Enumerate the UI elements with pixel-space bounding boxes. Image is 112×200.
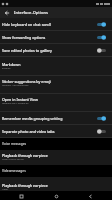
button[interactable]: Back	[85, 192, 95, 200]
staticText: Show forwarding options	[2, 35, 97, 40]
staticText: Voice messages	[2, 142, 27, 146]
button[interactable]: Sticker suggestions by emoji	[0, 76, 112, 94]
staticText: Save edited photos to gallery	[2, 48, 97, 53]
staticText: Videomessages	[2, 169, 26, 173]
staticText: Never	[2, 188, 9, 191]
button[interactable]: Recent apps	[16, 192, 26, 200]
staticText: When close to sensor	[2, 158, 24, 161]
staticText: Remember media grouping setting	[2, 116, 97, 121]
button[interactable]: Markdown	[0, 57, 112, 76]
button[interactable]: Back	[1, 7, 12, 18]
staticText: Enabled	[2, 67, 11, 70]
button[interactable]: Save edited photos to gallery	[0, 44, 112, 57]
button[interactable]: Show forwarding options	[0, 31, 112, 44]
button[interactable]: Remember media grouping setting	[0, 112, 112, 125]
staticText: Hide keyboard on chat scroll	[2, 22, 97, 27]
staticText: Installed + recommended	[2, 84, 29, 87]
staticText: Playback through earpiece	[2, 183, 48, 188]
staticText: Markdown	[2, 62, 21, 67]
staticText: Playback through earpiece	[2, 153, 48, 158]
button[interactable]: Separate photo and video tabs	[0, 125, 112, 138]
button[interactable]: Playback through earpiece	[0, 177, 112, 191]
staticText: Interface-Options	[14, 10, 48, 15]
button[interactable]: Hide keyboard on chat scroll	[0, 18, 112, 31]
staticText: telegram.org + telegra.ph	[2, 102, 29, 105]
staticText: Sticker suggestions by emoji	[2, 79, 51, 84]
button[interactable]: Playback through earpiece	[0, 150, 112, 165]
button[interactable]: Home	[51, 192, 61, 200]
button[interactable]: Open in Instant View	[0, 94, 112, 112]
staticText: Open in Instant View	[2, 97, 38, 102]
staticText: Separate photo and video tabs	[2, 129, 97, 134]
++++++++++
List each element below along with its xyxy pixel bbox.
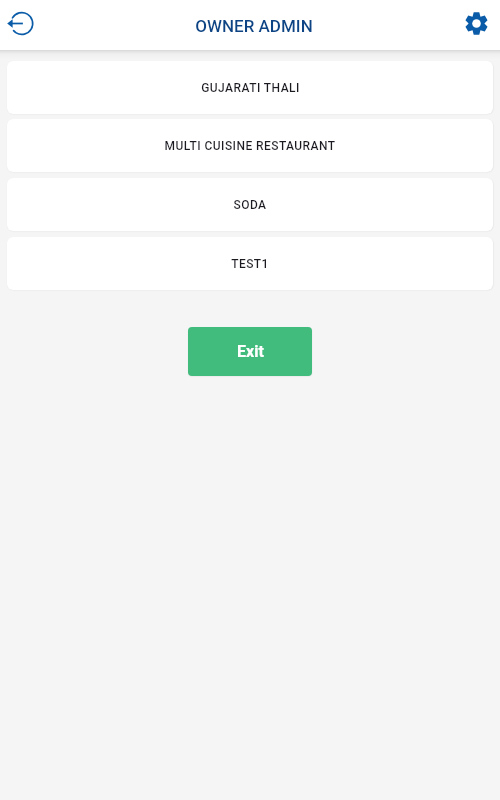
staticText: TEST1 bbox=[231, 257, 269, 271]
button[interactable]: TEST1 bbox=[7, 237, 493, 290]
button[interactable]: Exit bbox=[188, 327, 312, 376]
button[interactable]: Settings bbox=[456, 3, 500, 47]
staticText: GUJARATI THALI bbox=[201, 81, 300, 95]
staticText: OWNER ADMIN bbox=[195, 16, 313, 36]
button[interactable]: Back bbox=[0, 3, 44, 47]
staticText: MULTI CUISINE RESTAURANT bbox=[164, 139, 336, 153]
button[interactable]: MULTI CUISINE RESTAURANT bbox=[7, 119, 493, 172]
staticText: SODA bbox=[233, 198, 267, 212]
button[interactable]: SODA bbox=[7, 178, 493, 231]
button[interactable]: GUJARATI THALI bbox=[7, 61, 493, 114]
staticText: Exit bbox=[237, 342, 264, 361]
++++++++++
◆ **Task brief**
Which lines of the material contain "GUJARATI"? List them.

◆ **Task result**
staticText: GUJARATI THALI bbox=[201, 81, 300, 95]
button[interactable]: GUJARATI THALI bbox=[7, 61, 493, 114]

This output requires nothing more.